The response must match the data below exactly, line for line.

*** SOURCE MATERIAL ***

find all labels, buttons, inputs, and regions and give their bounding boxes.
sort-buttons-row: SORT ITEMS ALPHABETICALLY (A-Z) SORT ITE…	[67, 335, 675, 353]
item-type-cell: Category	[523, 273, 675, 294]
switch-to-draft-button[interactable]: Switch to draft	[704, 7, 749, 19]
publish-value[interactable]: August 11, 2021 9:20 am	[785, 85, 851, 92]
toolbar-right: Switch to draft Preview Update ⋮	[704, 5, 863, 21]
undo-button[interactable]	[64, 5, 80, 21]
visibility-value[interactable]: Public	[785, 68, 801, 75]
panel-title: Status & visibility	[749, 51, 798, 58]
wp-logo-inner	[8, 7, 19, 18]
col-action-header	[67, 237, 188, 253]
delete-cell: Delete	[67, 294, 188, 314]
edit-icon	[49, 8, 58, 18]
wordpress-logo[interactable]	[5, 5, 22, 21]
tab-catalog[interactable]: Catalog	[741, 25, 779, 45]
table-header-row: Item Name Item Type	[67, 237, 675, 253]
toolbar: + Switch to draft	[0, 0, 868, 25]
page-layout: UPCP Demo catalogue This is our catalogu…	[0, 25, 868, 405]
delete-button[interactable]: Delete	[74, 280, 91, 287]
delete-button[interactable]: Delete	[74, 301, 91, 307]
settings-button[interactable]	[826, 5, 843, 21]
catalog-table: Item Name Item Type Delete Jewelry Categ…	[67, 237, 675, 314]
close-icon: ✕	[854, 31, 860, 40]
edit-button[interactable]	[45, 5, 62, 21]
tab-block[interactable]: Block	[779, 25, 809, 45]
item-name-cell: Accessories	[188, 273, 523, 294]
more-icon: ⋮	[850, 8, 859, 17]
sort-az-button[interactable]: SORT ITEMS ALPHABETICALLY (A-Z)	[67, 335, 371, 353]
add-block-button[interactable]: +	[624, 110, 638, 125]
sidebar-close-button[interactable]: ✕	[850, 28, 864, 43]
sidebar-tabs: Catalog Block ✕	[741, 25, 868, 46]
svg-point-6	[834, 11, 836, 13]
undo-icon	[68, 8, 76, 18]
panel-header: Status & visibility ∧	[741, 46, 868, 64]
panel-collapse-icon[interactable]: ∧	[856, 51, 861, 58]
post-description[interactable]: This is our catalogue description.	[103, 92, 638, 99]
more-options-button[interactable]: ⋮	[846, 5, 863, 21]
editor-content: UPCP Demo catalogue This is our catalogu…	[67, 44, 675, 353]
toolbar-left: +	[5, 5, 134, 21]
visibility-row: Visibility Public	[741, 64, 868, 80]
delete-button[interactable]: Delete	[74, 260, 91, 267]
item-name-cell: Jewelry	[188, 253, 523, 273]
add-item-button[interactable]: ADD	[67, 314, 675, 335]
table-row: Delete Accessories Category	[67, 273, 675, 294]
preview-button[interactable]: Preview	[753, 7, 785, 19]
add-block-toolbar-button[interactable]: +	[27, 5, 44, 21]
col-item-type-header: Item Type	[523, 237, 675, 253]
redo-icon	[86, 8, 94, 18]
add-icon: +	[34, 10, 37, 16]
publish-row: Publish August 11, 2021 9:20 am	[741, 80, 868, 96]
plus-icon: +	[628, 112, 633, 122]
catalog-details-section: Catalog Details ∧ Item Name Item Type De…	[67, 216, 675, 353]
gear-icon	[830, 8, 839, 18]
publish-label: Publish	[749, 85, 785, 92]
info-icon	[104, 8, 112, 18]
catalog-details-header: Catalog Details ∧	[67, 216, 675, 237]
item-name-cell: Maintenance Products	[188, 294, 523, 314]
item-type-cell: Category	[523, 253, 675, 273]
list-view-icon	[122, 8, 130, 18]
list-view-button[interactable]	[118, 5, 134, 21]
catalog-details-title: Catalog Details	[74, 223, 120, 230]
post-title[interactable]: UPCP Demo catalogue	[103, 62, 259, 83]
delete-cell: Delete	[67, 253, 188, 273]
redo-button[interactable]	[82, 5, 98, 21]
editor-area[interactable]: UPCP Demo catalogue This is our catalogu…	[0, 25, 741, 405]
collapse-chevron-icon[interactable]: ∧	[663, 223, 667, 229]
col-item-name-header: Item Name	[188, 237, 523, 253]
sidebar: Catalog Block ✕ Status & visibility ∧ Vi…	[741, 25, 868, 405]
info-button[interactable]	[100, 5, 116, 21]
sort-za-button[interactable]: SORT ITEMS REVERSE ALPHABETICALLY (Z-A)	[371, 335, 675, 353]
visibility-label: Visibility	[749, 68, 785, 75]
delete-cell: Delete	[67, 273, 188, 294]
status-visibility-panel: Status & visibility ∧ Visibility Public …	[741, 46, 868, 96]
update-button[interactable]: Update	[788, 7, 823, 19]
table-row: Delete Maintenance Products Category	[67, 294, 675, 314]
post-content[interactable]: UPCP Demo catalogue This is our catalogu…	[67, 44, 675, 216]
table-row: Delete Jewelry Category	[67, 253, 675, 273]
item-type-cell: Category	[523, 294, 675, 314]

*** End of SOURCE MATERIAL ***

▸ SOLUTION FOR THIS PROBLEM:
find all labels, buttons, inputs, and regions and give their bounding boxes.
sort-buttons-row: SORT ITEMS ALPHABETICALLY (A-Z) SORT ITE…	[67, 335, 675, 353]
item-type-cell: Category	[523, 273, 675, 294]
switch-to-draft-button[interactable]: Switch to draft	[704, 7, 749, 19]
publish-value[interactable]: August 11, 2021 9:20 am	[785, 85, 851, 92]
toolbar-right: Switch to draft Preview Update ⋮	[704, 5, 863, 21]
undo-button[interactable]	[64, 5, 80, 21]
visibility-value[interactable]: Public	[785, 68, 801, 75]
panel-title: Status & visibility	[749, 51, 798, 58]
wp-logo-inner	[8, 7, 19, 18]
col-action-header	[67, 237, 188, 253]
delete-cell: Delete	[67, 294, 188, 314]
edit-icon	[49, 8, 58, 18]
wordpress-logo[interactable]	[5, 5, 22, 21]
tab-catalog[interactable]: Catalog	[741, 25, 779, 45]
table-header-row: Item Name Item Type	[67, 237, 675, 253]
toolbar: + Switch to draft	[0, 0, 868, 25]
page-layout: UPCP Demo catalogue This is our catalogu…	[0, 25, 868, 405]
delete-button[interactable]: Delete	[74, 280, 91, 287]
delete-button[interactable]: Delete	[74, 301, 91, 307]
settings-button[interactable]	[826, 5, 843, 21]
catalog-table: Item Name Item Type Delete Jewelry Categ…	[67, 237, 675, 314]
close-icon: ✕	[854, 31, 860, 40]
edit-button[interactable]	[45, 5, 62, 21]
tab-block[interactable]: Block	[779, 25, 809, 45]
item-name-cell: Accessories	[188, 273, 523, 294]
more-icon: ⋮	[850, 8, 859, 17]
sort-az-button[interactable]: SORT ITEMS ALPHABETICALLY (A-Z)	[67, 335, 371, 353]
add-block-button[interactable]: +	[624, 110, 638, 125]
sidebar-close-button[interactable]: ✕	[850, 28, 864, 43]
sidebar-tabs: Catalog Block ✕	[741, 25, 868, 46]
svg-point-6	[834, 11, 836, 13]
undo-icon	[68, 8, 76, 18]
panel-header: Status & visibility ∧	[741, 46, 868, 64]
panel-collapse-icon[interactable]: ∧	[856, 51, 861, 58]
post-description[interactable]: This is our catalogue description.	[103, 92, 638, 99]
more-options-button[interactable]: ⋮	[846, 5, 863, 21]
editor-content: UPCP Demo catalogue This is our catalogu…	[67, 44, 675, 353]
toolbar-left: +	[5, 5, 134, 21]
visibility-row: Visibility Public	[741, 64, 868, 80]
delete-button[interactable]: Delete	[74, 260, 91, 267]
item-name-cell: Jewelry	[188, 253, 523, 273]
add-item-button[interactable]: ADD	[67, 314, 675, 335]
table-row: Delete Accessories Category	[67, 273, 675, 294]
preview-button[interactable]: Preview	[753, 7, 785, 19]
add-block-toolbar-button[interactable]: +	[27, 5, 44, 21]
col-item-type-header: Item Type	[523, 237, 675, 253]
redo-icon	[86, 8, 94, 18]
add-icon: +	[34, 10, 37, 16]
publish-row: Publish August 11, 2021 9:20 am	[741, 80, 868, 96]
plus-icon: +	[628, 112, 633, 122]
catalog-details-section: Catalog Details ∧ Item Name Item Type De…	[67, 216, 675, 353]
gear-icon	[830, 8, 839, 18]
publish-label: Publish	[749, 85, 785, 92]
info-icon	[104, 8, 112, 18]
catalog-details-header: Catalog Details ∧	[67, 216, 675, 237]
item-name-cell: Maintenance Products	[188, 294, 523, 314]
item-type-cell: Category	[523, 253, 675, 273]
list-view-icon	[122, 8, 130, 18]
list-view-button[interactable]	[118, 5, 134, 21]
catalog-details-title: Catalog Details	[74, 223, 120, 230]
post-title[interactable]: UPCP Demo catalogue	[103, 62, 259, 83]
delete-cell: Delete	[67, 253, 188, 273]
redo-button[interactable]	[82, 5, 98, 21]
editor-area[interactable]: UPCP Demo catalogue This is our catalogu…	[0, 25, 741, 405]
collapse-chevron-icon[interactable]: ∧	[663, 223, 667, 229]
col-item-name-header: Item Name	[188, 237, 523, 253]
sidebar: Catalog Block ✕ Status & visibility ∧ Vi…	[741, 25, 868, 405]
info-button[interactable]	[100, 5, 116, 21]
sort-za-button[interactable]: SORT ITEMS REVERSE ALPHABETICALLY (Z-A)	[371, 335, 675, 353]
visibility-label: Visibility	[749, 68, 785, 75]
delete-cell: Delete	[67, 273, 188, 294]
status-visibility-panel: Status & visibility ∧ Visibility Public …	[741, 46, 868, 96]
update-button[interactable]: Update	[788, 7, 823, 19]
table-row: Delete Maintenance Products Category	[67, 294, 675, 314]
post-content[interactable]: UPCP Demo catalogue This is our catalogu…	[67, 44, 675, 216]
table-row: Delete Jewelry Category	[67, 253, 675, 273]
item-type-cell: Category	[523, 294, 675, 314]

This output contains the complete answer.